To better understand the genetic background of Chinese Miao, we merged our allele frequency distribution data of 19 X-STRs with previously published data and constructed a new dataset consisting of 13 populations from eight Chinese ethnic groups belonging to three language families (Sino-Tibetan, Turkic, and Hmong-Mien language families). The pairwise Nei’s genetic distances between Chinese Miao and the other 12 reference populations are listed in Table S 5 . A distant genetic relationship is identified between Guizhou Chinese Miao and Xinjiang Uyghur population (0.0460), and the intimate genetic relationship is observed between Chinese Miao and Guanzhong Han Chinese (0.0108). A total of 49.067% genetic variance can be explained by the first two principal components. PCA1 (29.889%) shows a clear separation between three Turkic-speaking populations and others, and PCA2 (19.178%) can distinguish four Tibeto-Burman-speaking populations from the rests, especially for Tibetan populations (Fig. S 1 A). Furthermore, MDS constructed according to the Nei’s genetic distance matrix is used to explore the genetic homogeneity and heterogeneity among the 13 populations. As shown in Fig. S 2 B, three Tibetan populations and the Liangshan Yi Chinese population are clustered together and located in the upper right quadrant.
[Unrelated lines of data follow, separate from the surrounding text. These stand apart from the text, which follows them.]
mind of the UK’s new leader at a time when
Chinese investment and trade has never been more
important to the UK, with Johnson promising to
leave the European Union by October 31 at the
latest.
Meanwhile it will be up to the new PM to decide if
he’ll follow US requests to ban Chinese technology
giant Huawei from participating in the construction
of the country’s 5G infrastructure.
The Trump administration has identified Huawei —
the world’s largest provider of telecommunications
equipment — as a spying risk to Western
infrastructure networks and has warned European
Two Xinjiang Uyghur populations and Xinjiang Kazakh populations are allocated in the left (second and third) quadrant. Our focus, Guizhou Miao population, keeps a genetic affinity with Xinjiang Xibo population and is located in the lower left quadrant and cannot be distinguished from Sinitic-speaking populations. Finally, an N-J tree is constructed to further dissect the genetic differentiation among 13 populations along ethnic and linguistic boundaries (Fig. S 1 C). Three genetic clusters are observed: an Altaic-speaking cluster consisting of three Turkic-speaking populations and one Tungusic-speaking population of Xinjiang Kazakh; a Tibeto-Burman-speaking cluster comprising three Tibetan groups and Liangshan Yi; a Sinitic-speaking and Hmong-Mien speaking admixture cluster consisting of three Han populations, one Hui population and our focus population, the Guizhou Chinese Miao population. The Guizhou Chinese Miao is identified to be most close to the Sichuan Han population and then to Guanzhong Han population.
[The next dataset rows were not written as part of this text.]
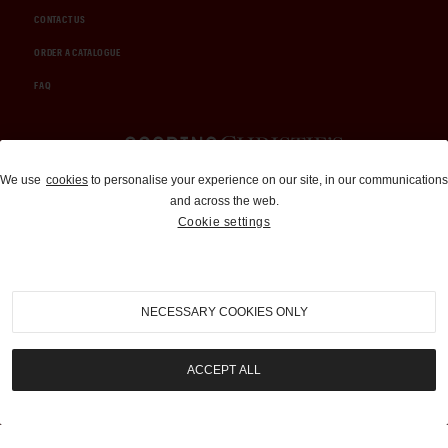
CONTACT US
ORDER A CATALOGUE
FAQ
Auctions and Brokerage
We use
cookies
to personalise your experience on our site, in our communications
and across the web.
310-899-1960
Cookie settings
info@goodingco.com
NECESSARY COOKIES ONLY
ACCEPT ALL
COOKIE SETTINGS
|
TERMS & CONDITIONS
|
PRIVACY POLICY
Our study provided the first batch of X-chromosomal STR data from Miao ethnicity, thus enriches the Chinese ethnic genetic information. The 19 X-STRs and seven linkage groups are informative and powerful markers to distinguish individuals and complex testing kinship. Comprehensive population comparisons on the genetic variations of 19X-STRs through the MDS, PCA and N-J tree indicate that as a representative Hmong-Miao-speaking population the Guizhou Miao has a close genetic relationship with surrounding Sinitic-speaking populations, especially with Sichuan and Guanzhong Han populations. In a summary, genetic differentiations exist among linguistic diverse populations and genetic affinity exists among populations within the same language family.